New research dashes notions of benign brain plaque
The time may have come to scrub the idea that brain plaque — deposits of protein that clog passages between brain cells — might not be all that bad.
University of Florida researchers have discovered that people with no signs of dementia during their lives, even though their brains contained the debris typical of Alzheimer’s disease, probably would have experienced health problems had they lived longer, according to a study to appear this week in the open access journal Alzheimer’s Research & Therapy.
Scientists suspect patients who experience relatively few cognitive problems even with a substance called amyloid beta protein accumulating in their brains — the hallmark of Alzheimer’s disease — might collect a less toxic form of the so-called brain plaque.

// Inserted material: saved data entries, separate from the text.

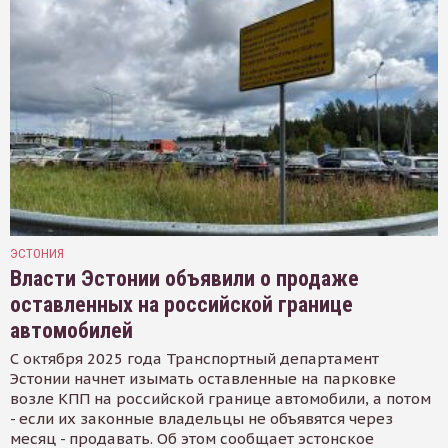
ЭСТОНИЯ
Власти Эстонии объявили о продаже
оставленных на российской границе
автомобилей
С октября 2025 года Транспортный департамент
Эстонии начнет изымать оставленные на парковке
возле КПП на российской границе автомобили, а потом
- если их законные владельцы не объявятся через
месяц - продавать. Об этом сообщает эстонское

But UF College of Medicine scientists with colleagues from the Mayo Clinic in Jacksonville found few differences when they compared the postmortem brain tissue of Alzheimer’s patients with that from people who accumulated plaque without symptoms, a condition known as pathological aging.
“Pathological aging may be early Alzheimer’s disease rather than a benign form of amyloid protein deposition, or it may be patients with PA are resistant to the toxic effects of the amyloid plaques,” said Todd Golde, M.D., Ph.D., director of the UF’s Center for Translational Research in Neurodegenerative Disease. “It will be important to understand the differences between these two neurodegenerative pathologies in treatment and prevention efforts.”
Alzheimer’s disease is characterized by severe loss of neurons in brain regions important for learning and memory because of overproduction of amyloid beta protein. In a healthy brain, these protein fragments are broken down and eliminated. But when they accumulate, scientists believe amyloid plaque interferes with the brain’s ability to generate new cells and contributes to tangles — twisted masses of protein fibers within the brain cell.
The researchers found similar amounts of insoluble amyloid in Alzheimer’s and pathologically aged brain tissue, with elevated levels in both types of abnormal tissue compared with healthy brain tissue. Researchers also found a great deal of similarity and overlap in the subtypes of amyloid protein, according to Golde, who is also affiliated with UF’s McKnight Brain Institute.
Experimental models suggest that therapies that target these proteins may be effective in preventing or delaying disease development. Without treatment or prevention breakthroughs, a projected 7.7 million patients in the U.S. will have Alzheimer’s by 2030, according to the Alzheimer’s Association. That number will grow to between 11 million and 16 million by 2050.